The vast majority of the page is occupied by recent content from the people you follow, which is what people want most of the time. Next is finding/inviting friends, and then search. Among the least prominent things on the page is a hamburger menu, behind which lie Pinterest’s general categories of content. These categories take up a lot of space and are rarely used. You could argue that a better label could replace the hamburger icon or that it shouldn’t look like part of the search field, but the fact that these categories are hidden (yet still available) is completely in line with their lesser importance.

Page Design

Every screen or page you design has a visual hierarchy, whether you intended it to or not. This is the implied importance given to each element on the page, determined by the similarity and contrast of aspects such as color, size, shape, spacing, location, and alignment. These aspects of the design influence what people are likely to see first and how important they think each element on the page is. This intuitively makes sense, yet it’s easy to forget about this impact of a design and focus just on what looks good.

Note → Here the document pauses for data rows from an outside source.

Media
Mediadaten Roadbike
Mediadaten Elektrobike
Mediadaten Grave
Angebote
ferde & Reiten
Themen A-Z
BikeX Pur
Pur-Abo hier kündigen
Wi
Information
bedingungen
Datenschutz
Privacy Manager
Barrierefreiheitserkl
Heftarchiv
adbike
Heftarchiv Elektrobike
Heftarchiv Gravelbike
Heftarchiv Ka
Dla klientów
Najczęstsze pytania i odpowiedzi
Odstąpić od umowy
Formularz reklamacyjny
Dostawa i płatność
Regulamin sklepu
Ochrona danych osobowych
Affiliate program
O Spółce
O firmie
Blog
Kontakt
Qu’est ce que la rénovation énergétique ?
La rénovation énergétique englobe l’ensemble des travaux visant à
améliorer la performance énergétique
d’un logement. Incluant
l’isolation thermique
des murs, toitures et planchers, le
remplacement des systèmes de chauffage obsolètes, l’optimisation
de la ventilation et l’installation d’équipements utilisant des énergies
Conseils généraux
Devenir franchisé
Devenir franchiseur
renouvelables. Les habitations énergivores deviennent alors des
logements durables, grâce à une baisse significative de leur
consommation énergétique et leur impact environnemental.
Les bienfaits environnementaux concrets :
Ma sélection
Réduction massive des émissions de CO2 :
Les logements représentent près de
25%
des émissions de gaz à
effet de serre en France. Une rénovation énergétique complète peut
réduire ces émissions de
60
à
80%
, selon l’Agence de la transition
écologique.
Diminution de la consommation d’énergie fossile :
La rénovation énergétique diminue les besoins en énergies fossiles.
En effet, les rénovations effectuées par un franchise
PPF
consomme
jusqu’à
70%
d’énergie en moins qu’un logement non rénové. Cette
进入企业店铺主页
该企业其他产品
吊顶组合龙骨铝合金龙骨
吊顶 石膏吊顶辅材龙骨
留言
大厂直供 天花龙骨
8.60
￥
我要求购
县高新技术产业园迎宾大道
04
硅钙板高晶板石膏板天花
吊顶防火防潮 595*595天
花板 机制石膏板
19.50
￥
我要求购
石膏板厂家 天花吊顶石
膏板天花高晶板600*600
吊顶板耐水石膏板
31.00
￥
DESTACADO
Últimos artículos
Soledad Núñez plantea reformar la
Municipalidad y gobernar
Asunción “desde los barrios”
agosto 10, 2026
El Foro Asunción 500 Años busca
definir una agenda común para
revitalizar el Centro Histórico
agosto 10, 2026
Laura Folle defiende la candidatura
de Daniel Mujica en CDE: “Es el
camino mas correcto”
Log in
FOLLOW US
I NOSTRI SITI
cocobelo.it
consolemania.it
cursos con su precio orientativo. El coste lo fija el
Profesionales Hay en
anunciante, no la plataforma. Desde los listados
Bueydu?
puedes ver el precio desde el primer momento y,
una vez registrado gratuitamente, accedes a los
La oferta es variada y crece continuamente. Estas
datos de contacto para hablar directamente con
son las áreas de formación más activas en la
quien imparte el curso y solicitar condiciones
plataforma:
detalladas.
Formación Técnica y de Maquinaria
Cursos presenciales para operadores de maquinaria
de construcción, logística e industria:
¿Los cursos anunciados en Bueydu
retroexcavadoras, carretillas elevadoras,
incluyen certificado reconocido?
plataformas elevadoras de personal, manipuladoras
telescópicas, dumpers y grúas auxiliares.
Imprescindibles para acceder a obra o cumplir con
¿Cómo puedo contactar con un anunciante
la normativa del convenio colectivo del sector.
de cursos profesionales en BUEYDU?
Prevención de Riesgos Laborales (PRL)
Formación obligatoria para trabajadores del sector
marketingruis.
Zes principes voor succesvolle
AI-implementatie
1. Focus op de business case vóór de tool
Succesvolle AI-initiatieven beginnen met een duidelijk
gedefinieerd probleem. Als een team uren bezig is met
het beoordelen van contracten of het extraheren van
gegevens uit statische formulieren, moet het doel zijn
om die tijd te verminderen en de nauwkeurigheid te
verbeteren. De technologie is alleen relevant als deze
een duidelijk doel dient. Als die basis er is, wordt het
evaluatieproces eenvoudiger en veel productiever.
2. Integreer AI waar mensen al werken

I liken parts of a page that really stand out to the interface yelling at the user. This could be an oversized logo incessantly yelling who you are. It could be a call to action shouting at the user to register. Or it could be 30 different things all yelling at the same time in an ineffective, cacophonous din. Beware of this, and try to keep your interface talking at the right volume about the right things.

Conclusion

The most important part of being a good promoter is just remembering that that’s what you’re doing. As you go through a project, be mindful of the intent of the design and make sure you’re making the most important things the most important things. Make this a habit, and you’ll be a much more effective promoter and designer.